On Fri, Apr 11, 2008 at 12:17 PM, Lars Hansen <lhansen at> wrote:
>  One motivation is that programmers are likely to prefer the Java-like
>  syntax where the namespace (in its role as access control) shows
>  up early:
>   public var count =
>   private var key =
>  I really think this is the "right" syntax for variables.  The syntax
>   var private::key, private::foo, public::x, private::bar;
>  is certainly workable and unambiguous but
>   public var x;
>   private var key, foo, bar;
>  works better for me, because the access control is visible and
>  separated from the names, because each phrase is shorter, and
>  because I'm guaranteed to separate my privates from my publics.

Yep, I agree with this, too.  I certainly wouldn't want to mandate

    var public::x

in classes and wouldn't really want to write it myself.  But there's
some value in having a single, canonical syntactic form that will work
everywhere.  (If ES5 adds some kind of macro system, it would be more

>  Classes are sort of funny since you can consider a property name
>  in a class both as a property on the instance ( but also
>  just as a scoped variable, inside all the methods of the class.
>  If you're *really* into Java the former case disappears completely
>  because  there will be getter/setter pairs for everything ;) so the
>  "scoped variable" case is completely dominant.  I'm not sure
>  that's wrong, and I think a variable declaration syntax is
>  more natural than an object property syntax.
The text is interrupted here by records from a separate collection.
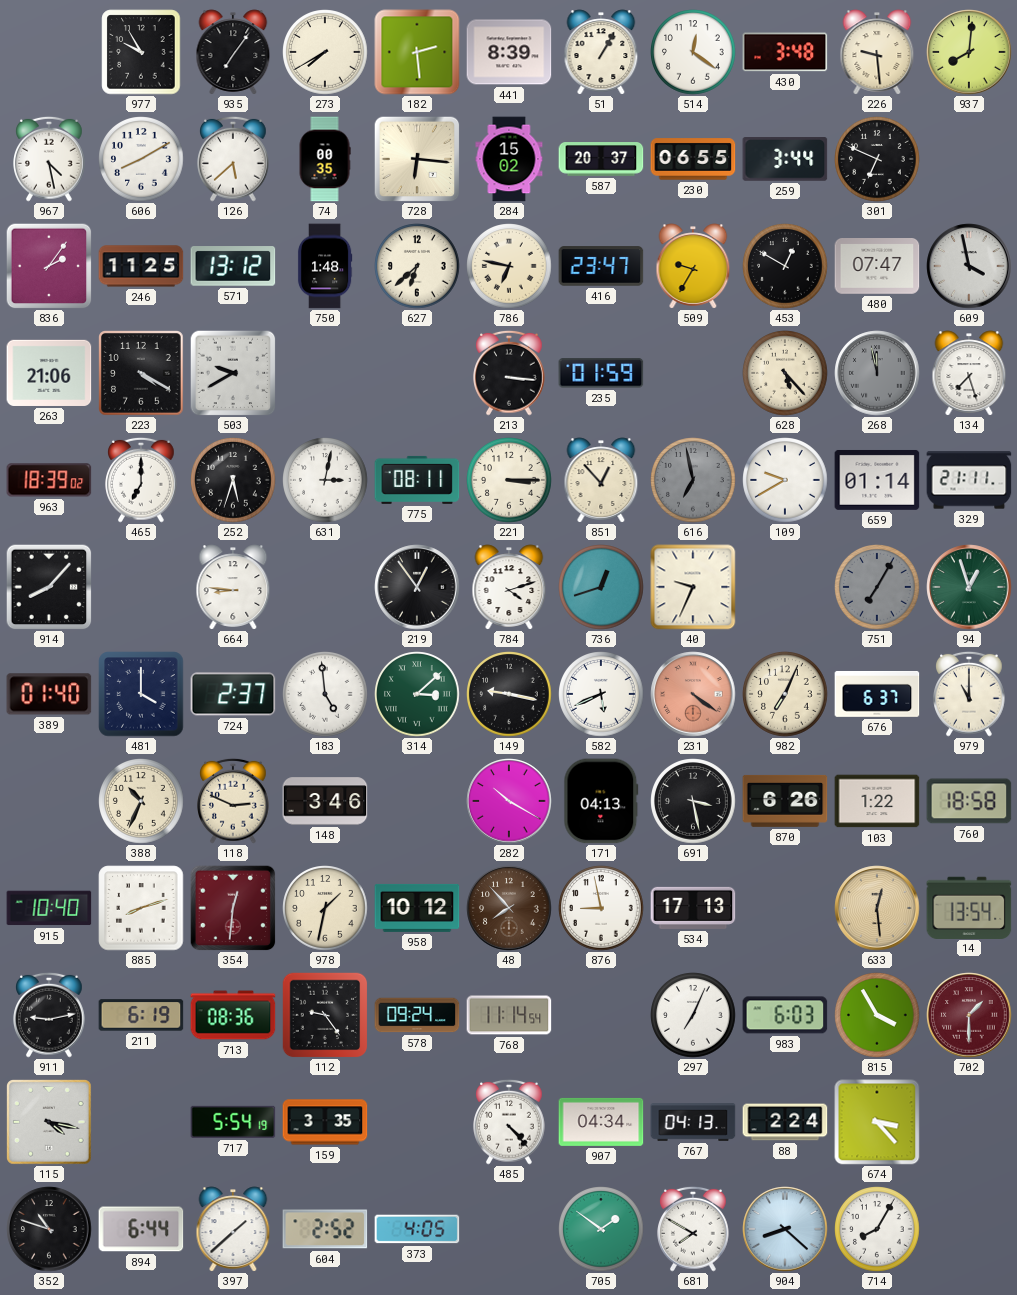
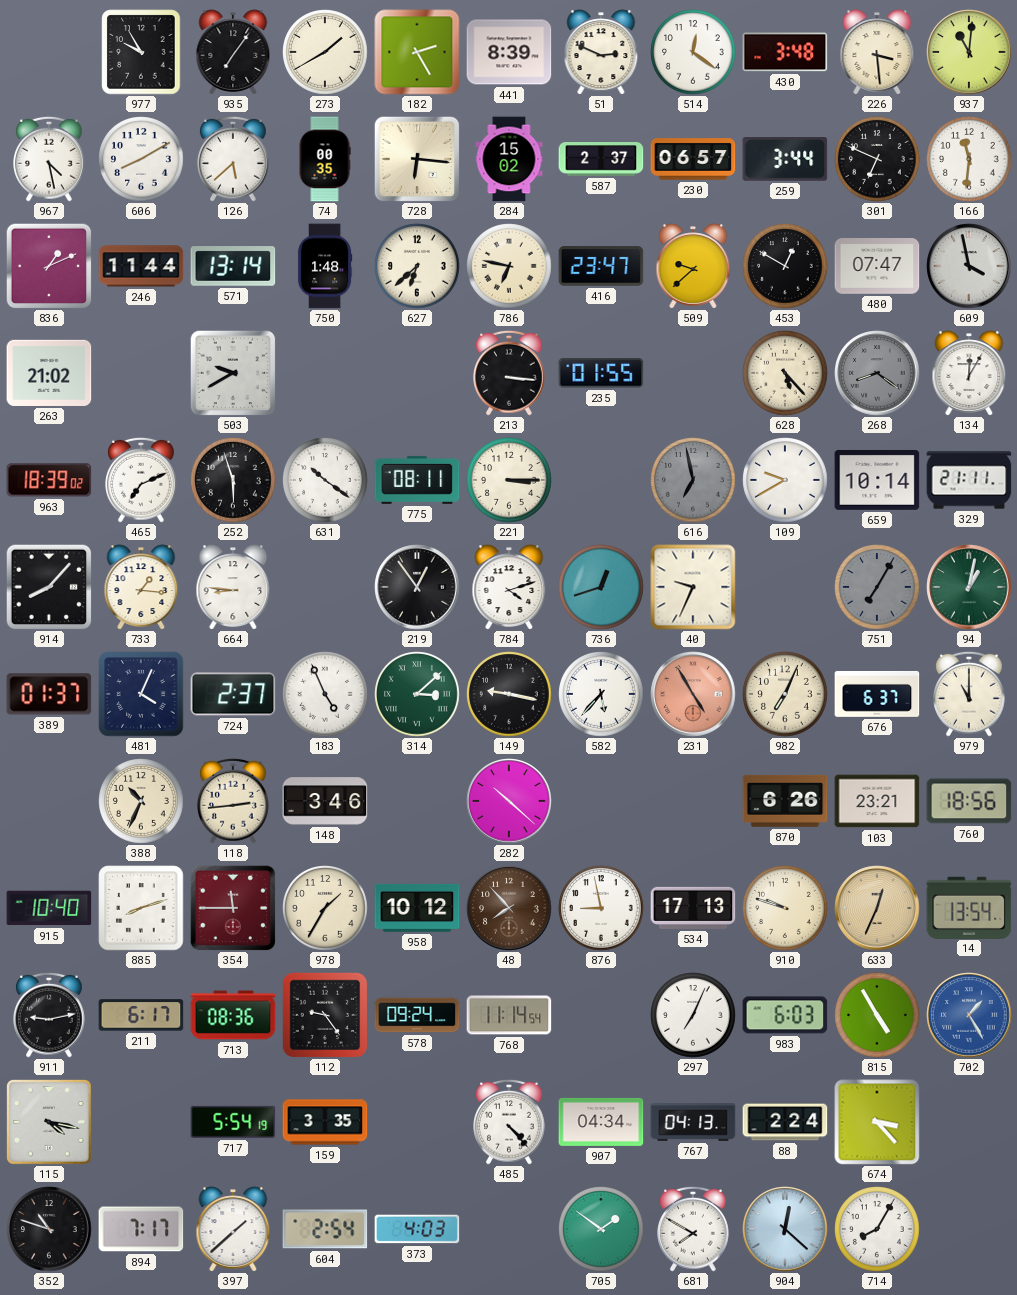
273: 7:40 -> 1:40
182: 2:29 -> 2:25
51: 1:05 -> 2:49
226: 9:29 -> 3:29
937: 8:01 -> 11:01
587: 20:37 -> 2:37
230: 06:55 -> 06:57
166: none -> 11:31
836: 2:06 -> 1:11
246: 11:25 -> 11:44
571: 13:12 -> 13:14
509: 9:35 -> 9:38
263: 21:06 -> 21:02
223: 4:20 -> none
235: 01:59 -> 01:55
268: 11:58 -> 8:21
134: 7:27 -> 12:05
465: 7:00 -> 7:11
252: 5:33 -> 5:57
631: 3:02 -> 10:21
851: 12:53 -> none
659: 01:14 -> 10:14
733: none -> 1:16
94: 12:57 -> 1:02
389: 01:40 -> 01:37
481: 4:00 -> 4:04
183: 4:59 -> 4:56
582: 5:41 -> 5:37
231: 4:21 -> 4:55
118: 2:49 -> 2:44
282: 10:20 -> 10:22
171: 04:13 -> none
691: 3:28 -> none
103: 1:22 -> 23:21
760: 18:58 -> 18:56
354: 12:31 -> 11:45
978: 1:32 -> 1:35
910: none -> 9:48
633: 12:29 -> 12:34
211: 6:19 -> 6:17
815: 3:55 -> 4:55
702: 1:30 -> 1:25
702 dial: burgundy -> blue
894: 6:44 -> 7:17
604: 2:52 -> 2:54
373: 4:05 -> 4:03
904: 8:22 -> 12:22
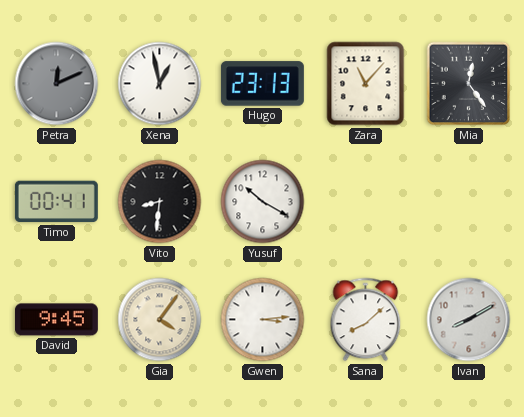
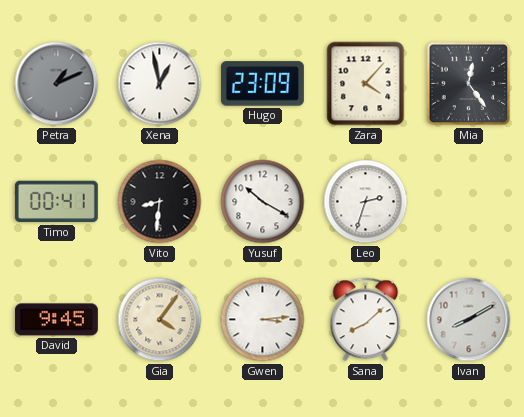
Petra: 12:11 -> 1:11
Hugo: 23:13 -> 23:09
Zara: 11:07 -> 4:07
Leo: none -> 2:33
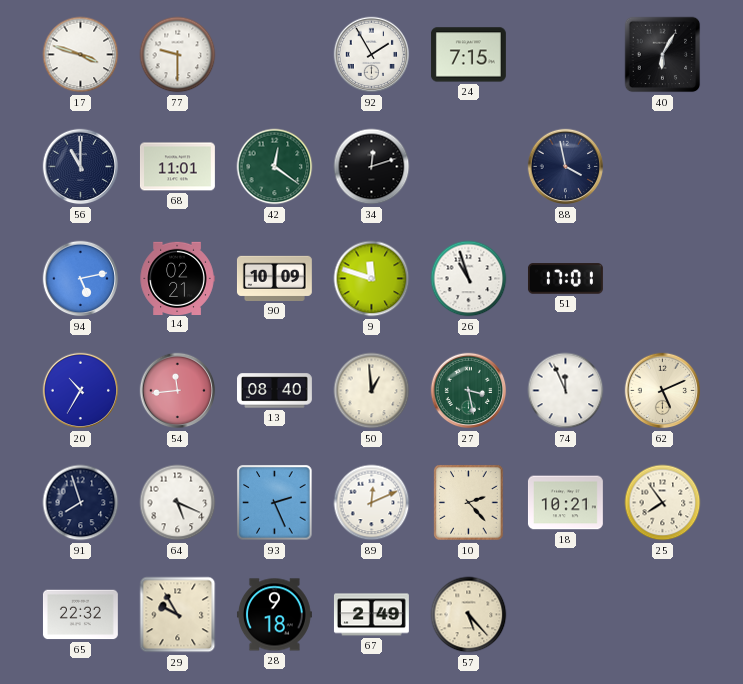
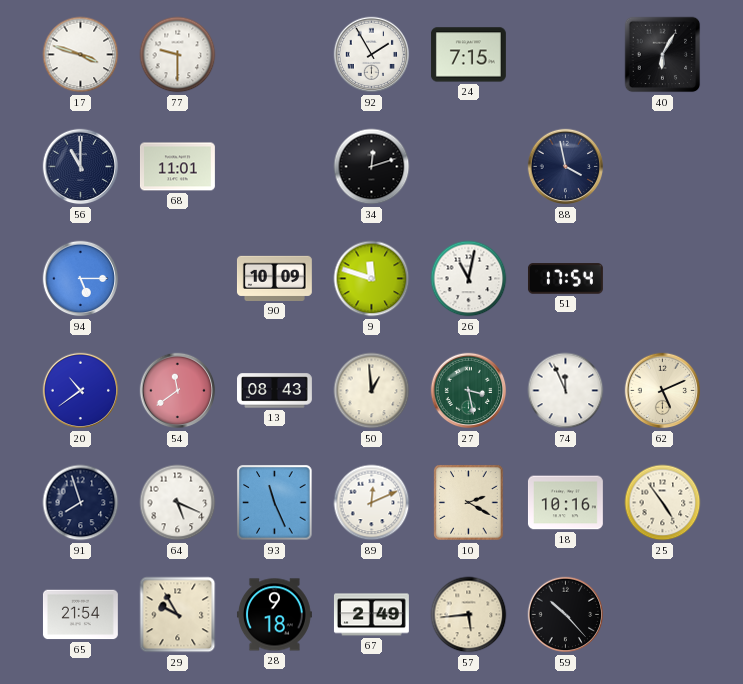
42: 12:21 -> none
94: 5:13 -> 5:15
14: 02:21 -> none
26: 10:57 -> 11:02
51: 17:01 -> 17:54
20: 10:35 -> 10:39
54: 11:44 -> 11:39
13: 08:40 -> 08:43
93: 2:26 -> 11:26
10: 2:23 -> 2:20
18: 10:21 -> 10:16
25: 7:54 -> 4:54
65: 22:32 -> 21:54
57: 5:23 -> 5:44
59: none -> 10:23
I agree with you on the natural syntax.  I'm not too sure, however,
that the property name/scoped variable thing is much more than a
visual pun.  (It would be different if classes were specified as
closure creation sugar.)  In

    class A {
        public var x;

        public function getX() x

I tend to think of the reference to 'x' as an elliptical form of
'this.x'.  And then there is

    class A {
        public var x;

        public static function brokenGetX() x

... where the "scoped variable" analogy doesn't work.